**Prompt:** Beginning with the opening line of the entries, return every line through the one containing "Umfrage der Woche", both included, and nothing else. Omit pictures.

*** Task material Section Begins ***

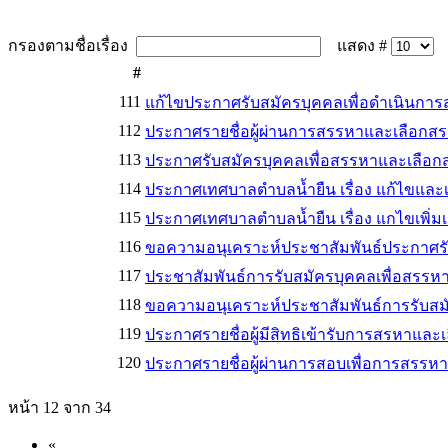
กรองตามชื่อเรื่อง
แสดง #
#
111
แก้ไขประกาศรับสมัครบุคคลเพื่อดำเนินกา
112
ประกาศรายชื่อผู้ผ่านการสรรหาและเลือกสร
113
ประกาศรับสมัครบุคคลเพื่อสรรหาและเลือกส
114
ประกาศเทศบาลตำบลน้ำยืน เรื่อง แก้ไขและเพ
115
ประกาศเทศบาลตำบลน้ำยืน เรื่อง แกไขเพิ่มเ
116
ขอความอนุเคราะห์ประชาสัมพันธ์ประกาศรั
117
ประชาสัมพันธ์การรับสมัครบุคคลเพื่อสรรห
118
ขอความอนุเคราะห์ประชาสัมพันธ์การรับสมั
119
ประกาศรายชื่อผู้มีสิทธิเข้ารับการสรหาแล
120
ประกาศรายชื่อผู้ผ่านการสอบเพื่อการสรรห
หน้า 12 จาก 34
«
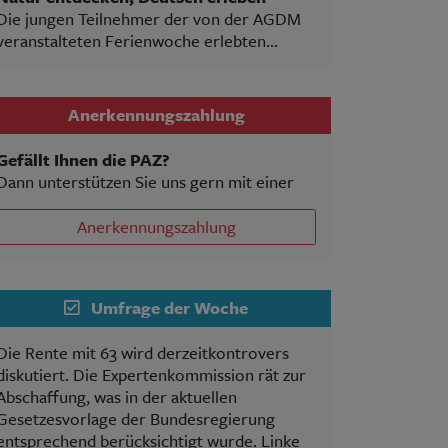
Die jungen Teilnehmer der von der AGDM
veranstalteten Ferienwoche erlebten...
Anerkennungszahlung
Gefällt Ihnen die PAZ?
Dann unterstützen Sie uns gern mit einer
Anerkennungszahlung
Umfrage der Woche
Die Rente mit 63 wird derzeitkontrovers
diskutiert. Die Expertenkommission rät zur
Abschaffung, was in der aktuellen
Gesetzesvorlage der Bundesregierung
entsprechend berücksichtigt wurde. Linke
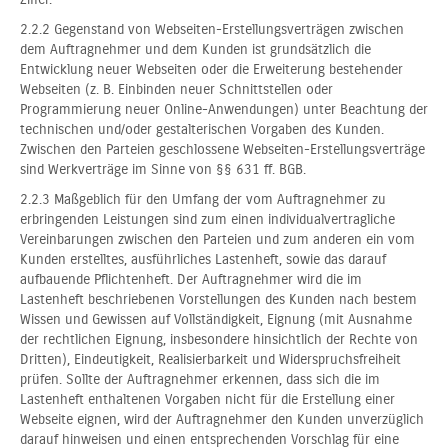
2.2.2 Gegenstand von Webseiten-Erstellungsverträgen zwischen
dem Auftragnehmer und dem Kunden ist grundsätzlich die
Entwicklung neuer Webseiten oder die Erweiterung bestehender
Webseiten (z. B. Einbinden neuer Schnittstellen oder
Programmierung neuer Online-Anwendungen) unter Beachtung der
technischen und/oder gestalterischen Vorgaben des Kunden.
Zwischen den Parteien geschlossene Webseiten-Erstellungsverträge
sind Werkverträge im Sinne von §§ 631 ff. BGB.
2.2.3 Maßgeblich für den Umfang der vom Auftragnehmer zu
erbringenden Leistungen sind zum einen individualvertragliche
Vereinbarungen zwischen den Parteien und zum anderen ein vom
Kunden erstelltes, ausführliches Lastenheft, sowie das darauf
aufbauende Pflichtenheft. Der Auftragnehmer wird die im
Lastenheft beschriebenen Vorstellungen des Kunden nach bestem
Wissen und Gewissen auf Vollständigkeit, Eignung (mit Ausnahme
der rechtlichen Eignung, insbesondere hinsichtlich der Rechte von
Dritten), Eindeutigkeit, Realisierbarkeit und Widerspruchsfreiheit
prüfen. Sollte der Auftragnehmer erkennen, dass sich die im
Lastenheft enthaltenen Vorgaben nicht für die Erstellung einer
Webseite eignen, wird der Auftragnehmer den Kunden unverzüglich
darauf hinweisen und einen entsprechenden Vorschlag für eine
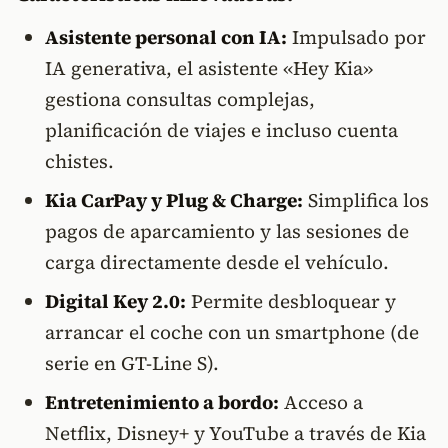
Asistente personal con IA:
Impulsado por
IA generativa, el asistente «Hey Kia»
gestiona consultas complejas,
planificación de viajes e incluso cuenta
chistes.
Kia CarPay y Plug & Charge:
Simplifica los
pagos de aparcamiento y las sesiones de
carga directamente desde el vehículo.
Digital Key 2.0:
Permite desbloquear y
arrancar el coche con un smartphone (de
serie en GT-Line S).
Entretenimiento a bordo:
Acceso a
Netflix, Disney+ y YouTube a través de Kia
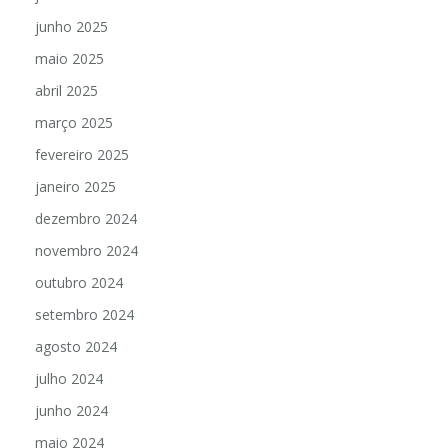
junho 2025
maio 2025
abril 2025
março 2025
fevereiro 2025
janeiro 2025
dezembro 2024
novembro 2024
outubro 2024
setembro 2024
agosto 2024
julho 2024
junho 2024
maio 2024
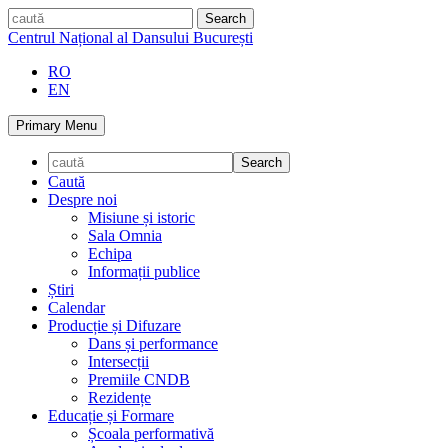
Skip
caută
to
Centrul Național al Dansului București
content
RO
EN
Primary Menu
Caută
Despre noi
Misiune și istoric
Sala Omnia
Echipa
Informații publice
Știri
Calendar
Producție și Difuzare
Dans și performance
Intersecții
Premiile CNDB
Rezidențe
Educație și Formare
Școala performativă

*** Task material Section Ends ***

**Exercise output:**
กรองตามชื่อเรื่อง
แสดง #
#
111
แก้ไขประกาศรับสมัครบุคคลเพื่อดำเนินกา
112
ประกาศรายชื่อผู้ผ่านการสรรหาและเลือกสร
113
ประกาศรับสมัครบุคคลเพื่อสรรหาและเลือกส
114
ประกาศเทศบาลตำบลน้ำยืน เรื่อง แก้ไขและเพ
115
ประกาศเทศบาลตำบลน้ำยืน เรื่อง แกไขเพิ่มเ
116
ขอความอนุเคราะห์ประชาสัมพันธ์ประกาศรั
117
ประชาสัมพันธ์การรับสมัครบุคคลเพื่อสรรห
118
ขอความอนุเคราะห์ประชาสัมพันธ์การรับสมั
119
ประกาศรายชื่อผู้มีสิทธิเข้ารับการสรหาแล
120
ประกาศรายชื่อผู้ผ่านการสอบเพื่อการสรรห
หน้า 12 จาก 34
«
Die jungen Teilnehmer der von der AGDM
veranstalteten Ferienwoche erlebten...
Anerkennungszahlung
Gefällt Ihnen die PAZ?
Dann unterstützen Sie uns gern mit einer
Anerkennungszahlung
Umfrage der Woche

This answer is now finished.